As an add on to my post. There are two mental states that will cause someone to be tense or tight when facing an opponent, and they are fear or anger. These are the two emotions that can be very detrimental to our success in the DoJo setting, or to our survival in a street confrontation. How we control and handle these emotions are more important then the techniques themselves.


----------



## Yoshiyahu (Feb 21, 2009)

So what do you do control and handle these emotions?





seasoned said:


> As an add on to my post. There are two mental states that will cause someone to be tense or tight when facing an opponent, and they are fear or anger. These are the two emotions that can be very detrimental to our success in the DoJo setting, or to our survival in a street confrontation.
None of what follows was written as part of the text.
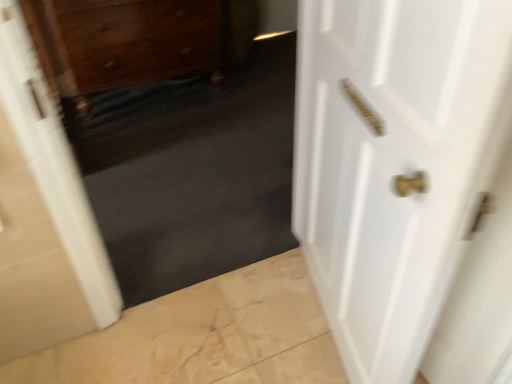 Find the location of a particular element. This screenshot has height=384, width=512. vacant region below dark matte carpet at center (from a real-world perspective) is located at coordinates (216, 269). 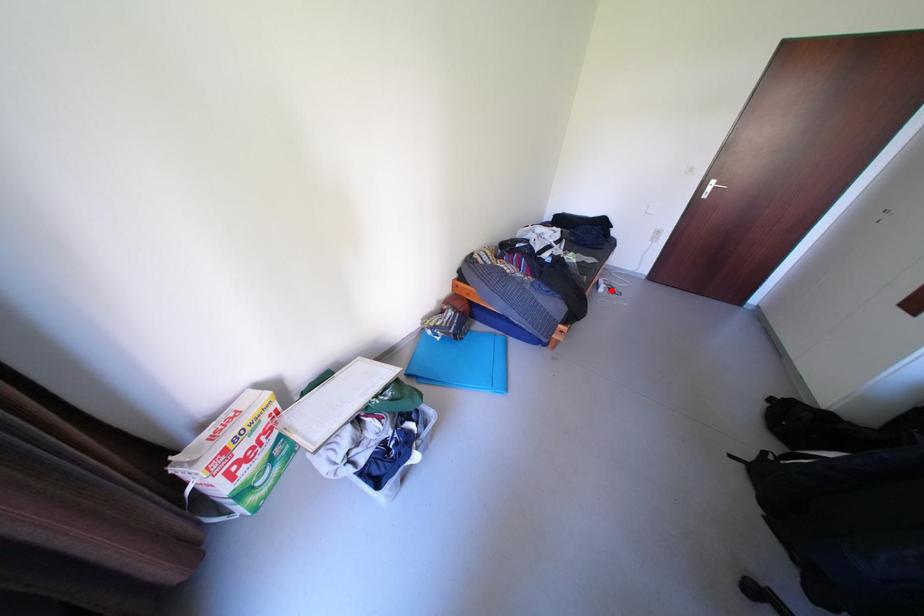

How we control and handle these emotions are more important then the techniques themselves.


----------



## qwksilver61 (Feb 21, 2009)

Trust that relaxed works....it does not mean floppy or weak,your training is supposed to take care of that,hence the relaxed drills and the hundreds or thousands of chain punches.......result;think of a springy loaded coil along with a driving wedge that is capable of yielding and feeding back what is being loaded onto it,two and sometimes three limbs coming into play....blah blah blah........and further more..bl...


----------



## seasoned (Feb 22, 2009)

Yoshiyahu said:


> So what do you do control and handle these emotions?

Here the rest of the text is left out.